Big Buck 411 Blog

Process of Elimination

Process of Elimination

By Mike Handley

After three years of losing a game of hide and seek with an incredible buck he'd seen in 2010, Thomas Waters decided the only remaining option was to hunt the one piece of his friend's 570 acres he hadn't tried.

The hunter from Mobile, Alabama, had two open weekends during the 2013-14 season, so he set out a trail camera to reconnoiter that part of his friend's Lowndes County cattle ranch.

He was thrilled when the camera yielded some nighttime photographs of the distinctive buck, even more so because he was the only person hunting the land.

When Thomas went to the woods on Jan. 13, he followed a bush-hogged path skirting the edge of a pine plantation. When he neared the place he'd decided to leave his climber, he spotted three does.

He sat beside the path for about an hour, until they vanished, and then hurried to hang his stand on a suitable tree. He didn't hunt then, but he returned and scaled the tree at 3:30 p.m.

Fifteen minutes later, the big buck he'd seen four years earlier walked out of the shadows and into the bush-hogged lane at about 225 yards. The deer then walked to within 125 yards and turned broadside, ready to cut back into the woods.

Thomas grunted to prevent that from happening. And when the deer turned and looked away from him, he squeezed the trigger.

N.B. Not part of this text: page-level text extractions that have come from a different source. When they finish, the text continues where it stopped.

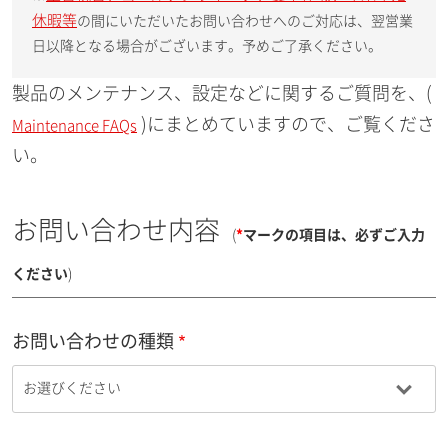
休暇等
の間にいただいたお問い合わせへのご対応は、翌営業
日以降となる場合がございます。予めご了承ください。
製品のメンテナンス、設定などに関するご質問を、(
)にまとめていますので、ご覧くださ
Maintenance FAQs
い。
お問い合わせ内容
(
*
マークの項目は、必ずご入力
ください
)
お問い合わせの種類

Thomas says the whitetail jumped about 7 feet in the air and landed on its stomach. When it regained its feet, he shot twice more.

"My emotions were a mess as I sat beside that monstrous buck," he told John Phillips, who penned his story for Rack magazine. "It was the biggest deer I'd ever seen, alive or dead, or even dreamed about taking."

Twenty-three of the 29 points are irregular, meaning the rack is a mainframe 3x3. With a BTR composite score of 202 4/8 inches, it's the second largest ever recorded from Lowndes County.